> **The task**: Search the listing below for the word "tout" and return each line that contains it.

> **Dataset**:
==============================
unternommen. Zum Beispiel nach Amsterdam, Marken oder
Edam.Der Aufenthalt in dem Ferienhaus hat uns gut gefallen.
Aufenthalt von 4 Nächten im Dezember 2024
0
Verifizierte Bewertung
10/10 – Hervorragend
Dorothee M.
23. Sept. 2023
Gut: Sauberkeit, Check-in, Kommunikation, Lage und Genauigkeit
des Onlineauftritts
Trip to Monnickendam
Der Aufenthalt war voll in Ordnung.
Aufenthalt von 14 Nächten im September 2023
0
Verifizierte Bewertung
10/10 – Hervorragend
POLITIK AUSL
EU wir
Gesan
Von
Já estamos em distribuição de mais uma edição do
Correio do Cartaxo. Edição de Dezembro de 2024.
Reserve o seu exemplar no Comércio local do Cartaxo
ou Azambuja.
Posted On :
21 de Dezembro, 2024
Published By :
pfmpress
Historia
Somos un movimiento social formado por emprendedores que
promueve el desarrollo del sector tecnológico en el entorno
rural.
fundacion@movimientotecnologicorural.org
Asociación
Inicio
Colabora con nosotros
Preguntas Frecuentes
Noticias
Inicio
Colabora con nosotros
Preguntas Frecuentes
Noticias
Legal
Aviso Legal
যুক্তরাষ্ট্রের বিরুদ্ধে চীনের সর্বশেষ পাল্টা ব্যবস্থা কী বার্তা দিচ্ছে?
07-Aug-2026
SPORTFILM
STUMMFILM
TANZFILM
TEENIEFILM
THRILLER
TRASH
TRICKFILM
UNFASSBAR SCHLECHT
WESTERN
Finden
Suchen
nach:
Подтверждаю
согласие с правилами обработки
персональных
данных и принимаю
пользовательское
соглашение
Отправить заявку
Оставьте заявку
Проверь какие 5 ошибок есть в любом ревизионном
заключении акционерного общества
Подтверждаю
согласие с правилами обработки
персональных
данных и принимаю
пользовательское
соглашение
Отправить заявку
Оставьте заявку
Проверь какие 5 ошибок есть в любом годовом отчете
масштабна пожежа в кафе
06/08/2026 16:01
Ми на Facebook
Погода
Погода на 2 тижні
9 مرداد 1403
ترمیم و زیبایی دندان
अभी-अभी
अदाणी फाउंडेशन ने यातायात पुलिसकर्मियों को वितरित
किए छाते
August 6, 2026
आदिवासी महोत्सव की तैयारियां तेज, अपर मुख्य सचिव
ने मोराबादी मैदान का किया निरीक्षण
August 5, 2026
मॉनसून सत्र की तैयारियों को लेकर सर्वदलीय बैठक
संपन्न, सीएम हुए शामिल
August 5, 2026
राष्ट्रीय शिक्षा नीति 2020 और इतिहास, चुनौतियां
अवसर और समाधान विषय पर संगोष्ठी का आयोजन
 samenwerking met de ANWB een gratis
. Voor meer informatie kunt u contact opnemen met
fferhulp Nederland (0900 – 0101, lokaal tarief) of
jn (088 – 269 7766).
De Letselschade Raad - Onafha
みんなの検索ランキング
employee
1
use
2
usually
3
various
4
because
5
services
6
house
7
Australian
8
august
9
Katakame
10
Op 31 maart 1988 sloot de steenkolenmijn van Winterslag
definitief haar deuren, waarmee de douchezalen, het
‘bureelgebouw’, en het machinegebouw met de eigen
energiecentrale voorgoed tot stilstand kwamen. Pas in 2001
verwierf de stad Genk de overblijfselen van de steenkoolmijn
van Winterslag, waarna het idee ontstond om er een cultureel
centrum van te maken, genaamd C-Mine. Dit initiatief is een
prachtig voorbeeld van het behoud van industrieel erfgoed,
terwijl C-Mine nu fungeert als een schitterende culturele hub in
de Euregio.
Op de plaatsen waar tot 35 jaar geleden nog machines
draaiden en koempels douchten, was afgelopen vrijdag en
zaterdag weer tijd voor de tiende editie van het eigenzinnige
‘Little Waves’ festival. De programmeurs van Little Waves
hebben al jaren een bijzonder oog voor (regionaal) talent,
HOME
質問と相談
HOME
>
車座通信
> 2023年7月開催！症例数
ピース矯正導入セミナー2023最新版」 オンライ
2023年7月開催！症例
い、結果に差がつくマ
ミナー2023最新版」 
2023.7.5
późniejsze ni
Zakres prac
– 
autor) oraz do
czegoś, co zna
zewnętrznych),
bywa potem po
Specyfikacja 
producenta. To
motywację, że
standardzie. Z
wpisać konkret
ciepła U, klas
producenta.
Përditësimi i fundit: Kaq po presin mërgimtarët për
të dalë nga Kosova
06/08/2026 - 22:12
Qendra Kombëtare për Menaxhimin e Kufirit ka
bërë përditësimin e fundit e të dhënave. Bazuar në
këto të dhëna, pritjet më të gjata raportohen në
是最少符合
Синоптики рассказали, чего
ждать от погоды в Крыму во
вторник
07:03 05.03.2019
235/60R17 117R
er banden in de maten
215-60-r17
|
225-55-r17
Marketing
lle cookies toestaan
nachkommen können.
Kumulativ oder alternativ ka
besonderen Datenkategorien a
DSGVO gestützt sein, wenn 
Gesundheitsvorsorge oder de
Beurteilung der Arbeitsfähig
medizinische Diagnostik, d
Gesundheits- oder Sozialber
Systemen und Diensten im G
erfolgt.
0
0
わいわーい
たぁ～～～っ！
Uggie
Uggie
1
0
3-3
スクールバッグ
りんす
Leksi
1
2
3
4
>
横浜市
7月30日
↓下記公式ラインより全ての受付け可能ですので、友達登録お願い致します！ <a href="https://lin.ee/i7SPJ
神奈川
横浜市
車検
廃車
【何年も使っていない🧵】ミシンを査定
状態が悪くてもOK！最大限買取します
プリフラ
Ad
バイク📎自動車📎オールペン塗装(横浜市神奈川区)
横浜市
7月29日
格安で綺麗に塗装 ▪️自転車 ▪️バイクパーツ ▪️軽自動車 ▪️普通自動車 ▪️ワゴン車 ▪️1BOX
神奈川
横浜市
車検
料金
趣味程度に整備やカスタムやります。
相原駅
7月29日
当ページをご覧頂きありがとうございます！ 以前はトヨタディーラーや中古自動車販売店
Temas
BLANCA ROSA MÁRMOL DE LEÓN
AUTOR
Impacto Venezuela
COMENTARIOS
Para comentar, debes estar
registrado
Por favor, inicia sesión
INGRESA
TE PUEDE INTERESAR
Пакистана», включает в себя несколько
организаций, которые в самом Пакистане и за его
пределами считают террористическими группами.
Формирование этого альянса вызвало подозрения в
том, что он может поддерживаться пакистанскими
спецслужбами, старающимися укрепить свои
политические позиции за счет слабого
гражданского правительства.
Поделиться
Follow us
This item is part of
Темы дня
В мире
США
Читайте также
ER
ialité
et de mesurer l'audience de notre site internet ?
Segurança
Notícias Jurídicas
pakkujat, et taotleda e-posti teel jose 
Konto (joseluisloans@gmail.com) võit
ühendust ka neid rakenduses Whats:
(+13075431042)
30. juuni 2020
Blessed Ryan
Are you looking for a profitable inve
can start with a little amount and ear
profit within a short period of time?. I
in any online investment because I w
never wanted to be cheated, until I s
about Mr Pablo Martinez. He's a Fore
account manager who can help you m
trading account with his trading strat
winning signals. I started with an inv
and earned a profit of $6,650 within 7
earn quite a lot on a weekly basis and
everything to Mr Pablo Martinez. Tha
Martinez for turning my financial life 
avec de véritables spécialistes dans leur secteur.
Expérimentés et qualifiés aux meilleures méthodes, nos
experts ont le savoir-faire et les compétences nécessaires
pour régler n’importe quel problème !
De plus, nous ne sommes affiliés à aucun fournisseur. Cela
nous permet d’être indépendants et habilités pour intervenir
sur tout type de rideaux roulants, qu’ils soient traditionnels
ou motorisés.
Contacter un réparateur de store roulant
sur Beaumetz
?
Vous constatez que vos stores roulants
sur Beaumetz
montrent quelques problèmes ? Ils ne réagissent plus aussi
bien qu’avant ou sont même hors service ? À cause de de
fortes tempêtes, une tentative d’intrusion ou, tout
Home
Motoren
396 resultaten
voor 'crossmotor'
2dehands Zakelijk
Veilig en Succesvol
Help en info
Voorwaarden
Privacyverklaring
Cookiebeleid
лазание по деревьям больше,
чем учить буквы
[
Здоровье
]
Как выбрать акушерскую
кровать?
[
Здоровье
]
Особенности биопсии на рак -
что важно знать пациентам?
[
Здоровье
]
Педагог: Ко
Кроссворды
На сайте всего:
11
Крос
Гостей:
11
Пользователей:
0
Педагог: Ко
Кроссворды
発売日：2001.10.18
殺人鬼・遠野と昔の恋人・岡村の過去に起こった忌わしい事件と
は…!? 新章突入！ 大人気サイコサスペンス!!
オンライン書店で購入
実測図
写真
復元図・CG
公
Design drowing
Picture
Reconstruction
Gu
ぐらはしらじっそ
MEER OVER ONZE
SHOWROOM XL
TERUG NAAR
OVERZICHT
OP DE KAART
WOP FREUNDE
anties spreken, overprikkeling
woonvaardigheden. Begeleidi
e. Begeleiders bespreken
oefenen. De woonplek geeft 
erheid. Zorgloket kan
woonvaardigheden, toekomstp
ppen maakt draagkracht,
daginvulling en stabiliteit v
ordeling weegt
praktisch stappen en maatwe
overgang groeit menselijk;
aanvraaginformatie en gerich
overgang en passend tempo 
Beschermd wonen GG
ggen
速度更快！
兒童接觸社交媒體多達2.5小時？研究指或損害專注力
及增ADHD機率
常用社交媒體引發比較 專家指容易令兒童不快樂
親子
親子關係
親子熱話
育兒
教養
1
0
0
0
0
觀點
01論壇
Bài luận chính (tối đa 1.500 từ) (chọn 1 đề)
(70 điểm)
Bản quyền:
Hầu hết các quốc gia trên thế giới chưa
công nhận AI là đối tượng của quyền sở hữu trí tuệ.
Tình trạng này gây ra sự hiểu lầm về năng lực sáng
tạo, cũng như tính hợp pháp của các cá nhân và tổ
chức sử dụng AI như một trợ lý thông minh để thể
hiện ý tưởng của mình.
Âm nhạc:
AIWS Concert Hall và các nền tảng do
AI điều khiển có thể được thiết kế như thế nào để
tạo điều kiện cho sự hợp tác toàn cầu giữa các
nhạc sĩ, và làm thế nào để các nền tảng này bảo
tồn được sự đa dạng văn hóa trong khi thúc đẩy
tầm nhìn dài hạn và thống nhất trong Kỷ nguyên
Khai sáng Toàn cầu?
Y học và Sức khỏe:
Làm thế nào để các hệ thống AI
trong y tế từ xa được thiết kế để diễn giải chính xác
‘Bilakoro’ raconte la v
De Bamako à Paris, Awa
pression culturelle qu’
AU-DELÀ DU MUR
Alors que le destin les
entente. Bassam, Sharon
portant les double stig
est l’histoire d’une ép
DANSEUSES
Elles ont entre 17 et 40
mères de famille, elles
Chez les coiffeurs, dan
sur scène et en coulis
==============================
> **Task output**:
sur tout type de rideaux roulants, qu’ils soient traditionnels
fortes tempêtes, une tentative d’intrusion ou, tout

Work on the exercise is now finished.